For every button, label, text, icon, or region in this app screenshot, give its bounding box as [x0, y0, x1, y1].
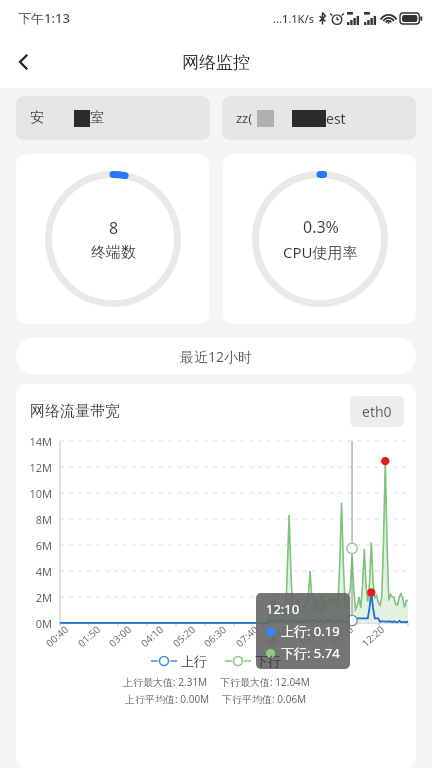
button[interactable]: eth0	[350, 396, 404, 427]
staticText: 03:00	[106, 622, 134, 650]
button[interactable]: 最近12小时	[16, 338, 416, 374]
staticText: 0M	[16, 616, 52, 631]
staticText: 最近12小时	[180, 347, 253, 366]
staticText: ...1.1K/s	[273, 11, 315, 26]
staticText: est	[326, 109, 346, 128]
button[interactable]: 下行	[225, 653, 281, 669]
button[interactable]: zz(	[222, 96, 416, 140]
staticText: 室	[90, 109, 104, 127]
staticText: 05:20	[170, 622, 198, 650]
staticText: 上行最大值: 2.31M	[123, 675, 208, 689]
staticText: 下行最大值: 12.04M	[220, 675, 310, 689]
staticText: 2M	[16, 590, 52, 605]
staticText: 8M	[16, 512, 52, 527]
staticText: 12M	[16, 460, 52, 475]
staticText: 下行	[255, 653, 281, 669]
staticText: 12:20	[359, 622, 387, 650]
staticText: 14M	[16, 434, 52, 449]
staticText: 04:10	[138, 622, 166, 650]
staticText: 10M	[16, 486, 52, 501]
button[interactable]: Back	[0, 38, 48, 86]
staticText: 0.3%	[303, 216, 339, 238]
staticText: 下午1:13	[18, 9, 70, 27]
staticText: 终端数	[91, 243, 136, 262]
staticText: 6M	[16, 538, 52, 553]
staticText: 4M	[16, 564, 52, 579]
staticText: eth0	[362, 402, 392, 421]
staticText: CPU使用率	[283, 242, 358, 262]
staticText: 00:40	[43, 622, 71, 650]
button[interactable]: 8	[16, 154, 209, 324]
staticText: 下行: 5.74	[281, 644, 340, 662]
staticText: 01:50	[75, 622, 103, 650]
button[interactable]: 0.3%	[223, 154, 416, 324]
staticText: 12:10	[266, 600, 300, 618]
staticText: 11:10	[328, 622, 356, 650]
staticText: 上行	[181, 653, 207, 669]
staticText: 08:50	[264, 622, 292, 650]
staticText: zz(	[236, 109, 253, 127]
staticText: 10:00	[296, 622, 324, 650]
button[interactable]: 上行	[151, 653, 207, 669]
staticText: 网络监控	[182, 52, 250, 73]
staticText: 上行: 0.19	[281, 622, 340, 640]
staticText: 07:40	[233, 622, 261, 650]
staticText: 下行平均值: 0.06M	[222, 692, 307, 706]
staticText: 8	[109, 217, 119, 239]
staticText: 06:30	[201, 622, 229, 650]
staticText: 网络流量带宽	[30, 402, 120, 421]
button[interactable]: 安	[16, 96, 210, 140]
staticText: 上行平均值: 0.00M	[125, 692, 210, 706]
staticText: 安	[30, 109, 44, 127]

Problem description ::
From the listing above, copy out each line where the word "interactable" appears.

Solved problem ::
button[interactable]: eth0	[350, 396, 404, 427]
button[interactable]: 最近12小时	[16, 338, 416, 374]
button[interactable]: 下行	[225, 653, 281, 669]
button[interactable]: zz(	[222, 96, 416, 140]
button[interactable]: Back	[0, 38, 48, 86]
button[interactable]: 8	[16, 154, 209, 324]
button[interactable]: 0.3%	[223, 154, 416, 324]
button[interactable]: 上行	[151, 653, 207, 669]
button[interactable]: 安	[16, 96, 210, 140]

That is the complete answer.